Bakery prêt-à-porterLa colazione per lo chef è come il profumo per lo stilista

Se non ti puoi permettere l’abito dell’ultima sfilata, puoi comprarti un profumo con il logo: è uno dei principi cardine del mondo della moda. Replicato, con grande successo, dagli chef di grido. Se non possono mangiare i piatti stellati, che mangino brioche

Foto di aykapog da Pixabay

La coda si dipana per diversi blocchi, prima di arrivare al portone in vetro di uno dei ristoranti newyorkesi più acclamati. Ma le persone non stanno ore in piedi per avere un tavolo in uno dei locali più celebri al mondo, intoccabili dal punto di vista economico e spesso imprenotabili per mesi, a causa dei pochi posti disponibili a fronte di una domanda internazionale.

La coda è ordinata e mattiniera, e si forma perché qui all’Eleven hanno intercettato una tendenza, e l’hanno fatta diventare loro. Se lo chef di grido e il ristorante stellato non possono essere per tutti, esattamente come succede per l’alta moda, una sua piccola emanazione, poco impegnativa per lui ma di grande valore per il pubblico di riferimento, che farebbe di tutto per assaggiare le sue creazioni o per indossarle, nel caso degli stilisti, perché non fare il prêt à porter? Ma non quello che abbiamo sempre immaginato, ovvero il bistrot dello stellato, comunque attività impegnativa, onerosa, che ha dei rischi imprenditoriali notevoli e comunque un costo non banale per i clienti. Proviamo a cimentarci con qualcosa che sia di tendenza in questo momento, come la croissanteria da colazione, ultima frontiera del gastrofighettismo nordico che ha contagiato il mondo intero, e facciamolo usando un brand di grido, che sia la garanzia di un prodotto buono e unico. Voilà, il gioco è fatto: coda garantita, cucine che funzionano nei momenti morti per il ristorante, fatica limitata e investimento nullo. Quel che arriva è tutto un extra, ma soprattutto è visibilità ulteriore per il business principale, che avrà un hype notevole sia sui giornali che sui social network.
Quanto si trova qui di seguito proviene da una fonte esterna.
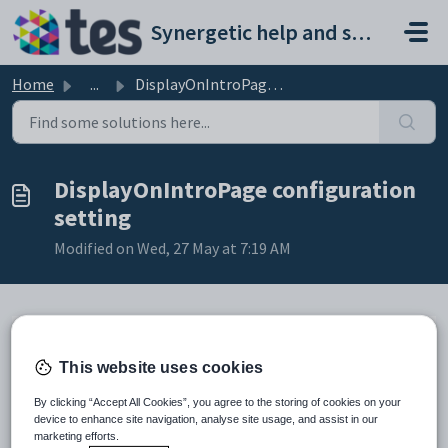
Skip to main content
Synergetic help and support portal
Home
...
DisplayOnIntroPage configuration setting
DisplayOnIntroPage configuration
setting
Modified on Wed, 27 May at 7:19 AM
Keys
This website uses cookies
Key
Value
1
CommunityPortal
By clicking “Accept All Cookies”, you agree to the storing of cookies on your
device to enhance site navigation, analyse site usage, and assist in our
2
MaintenanceMode
marketing efforts.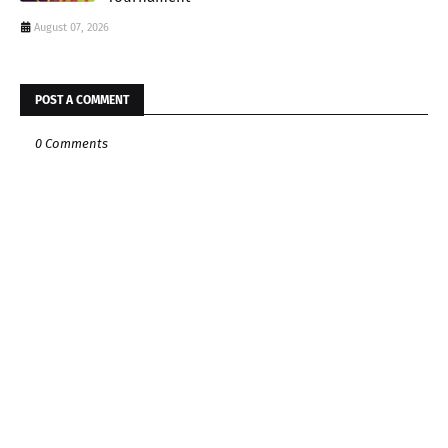
August 07, 2026
POST A COMMENT
0 Comments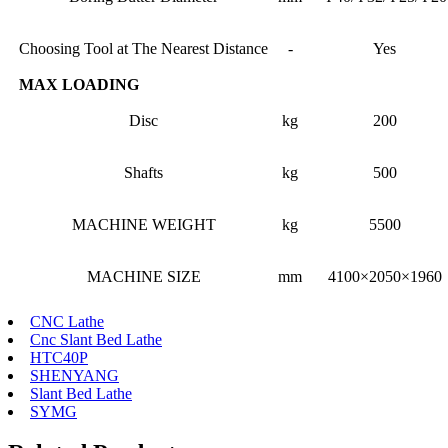
Choosing Tool at The Nearest Distance
-
Yes
MAX LOADING
Disc
kg
200
Shafts
kg
500
MACHINE WEIGHT
kg
5500
MACHINE SIZE
mm
4100×2050×1960
CNC Lathe
Cnc Slant Bed Lathe
HTC40P
SHENYANG
Slant Bed Lathe
SYMG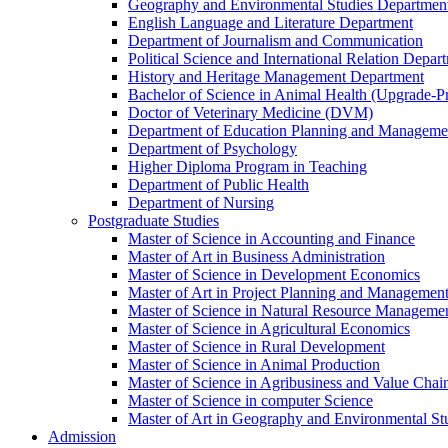
Geography and Environmental Studies Departmen
English Language and Literature Department
Department of Journalism and Communication
Political Science and International Relation Depar
History and Heritage Management Department
Bachelor of Science in Animal Health (Upgrade-P
Doctor of Veterinary Medicine (DVM)
Department of Education Planning and Managem
Department of Psychology
Higher Diploma Program in Teaching
Department of Public Health
Department of Nursing
Postgraduate Studies
Master of Science in Accounting and Finance
Master of Art in Business Administration
Master of Science in Development Economics
Master of Art in Project Planning and Managemen
Master of Science in Natural Resource Managemen
Master of Science in Agricultural Economics
Master of Science in Rural Development
Master of Science in Animal Production
Master of Science in Agribusiness and Value Ch
Master of Science in computer Science
Master of Art in Geography and Environmental St
Admission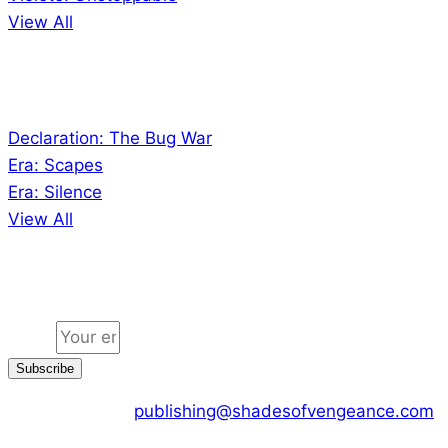
View All
Audio
Declaration: The Bug War
Era: Scapes
Era: Silence
View All
Jion the community
Email
Subscribe
CONTACT US :
publishing@shadesofvengeance.com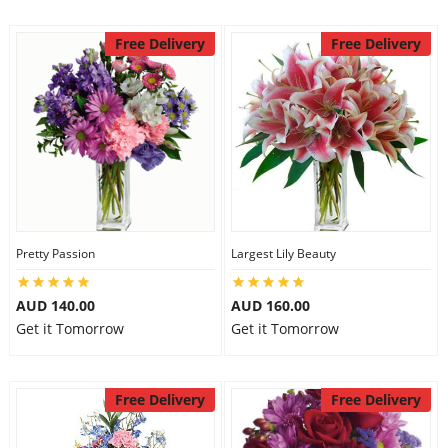
Free Delivery
Free Delivery
Pretty Passion
Largest Lily Beauty
AUD 140.00
AUD 160.00
Get it Tomorrow
Get it Tomorrow
Free Delivery
Free Delivery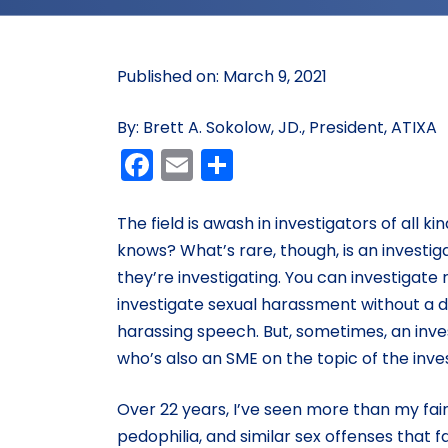
Published on: March 9, 2021
By: Brett A. Sokolow, JD., President, ATIXA
Facebook
Email
Share
The field is awash in investigators of all 
knows? What’s rare, though, is an investi
they’re investigating. You can investigat
investigate sexual harassment without a
harassing speech. But, sometimes, an inves
who’s also an SME on the topic of the inves
Over 22 years, I’ve seen more than my fair
pedophilia, and similar sex offenses that f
Come si crea la coda, e il bisogno? Intanto, con la garanzia che questi dolci siano per tutti, perché nonostante siano golosissimi sono vegani, come tutta l’offerta del ristorante da qualche anno a questa parte. Cosa che peraltro ha fatto discutere molto e ha fatto perdere appeal, per una certa fascia di clientela, alla proposta del locale. Tutti i dolci hanno qualcosa a che fare con le ricette servite al ristorante principale: non stai mangiando una brioche, ma stai assaporando – in versione mignon – quello che i ricchi frequentatori dell’Eleven possono assaggiare ai tavoli del ristorante. Sei come loro, ma con un costo calmierato, perché 6/7 dollari per un dolcetto stellato siamo disposti a spenderli (quasi) tutti. Sicuramente, la coda si forma anche con l’idea (vincente) di qualcosa che è già di moda di suo, i croissant, e con il marketing della privazione, principio sul quale anche il pastry chef star francese Cedric Grolet ha fatto la sua fortuna.
E poi, la coda si mantiene anche con una buona dose di strategia: i dolcetti si mangiano solo il sabato a partire dalle 11, solo nel pop-up Bake It Nice e solo fino a esaurimento, con quantità ben studiate per essere abbastanza da creare la coda ma mai abbastanza per esaurire tutte le persone in fila. “Assicuratevi di passare per non perdere l’occasione” recita ammiccante il profilo instagram del ristorante. E a giudicare da quante persone sono schierate lì fuori ogni sabato, la partita è vinta.

Forse, partendo subito, riusciamo ad agguantare una brioche anche noi.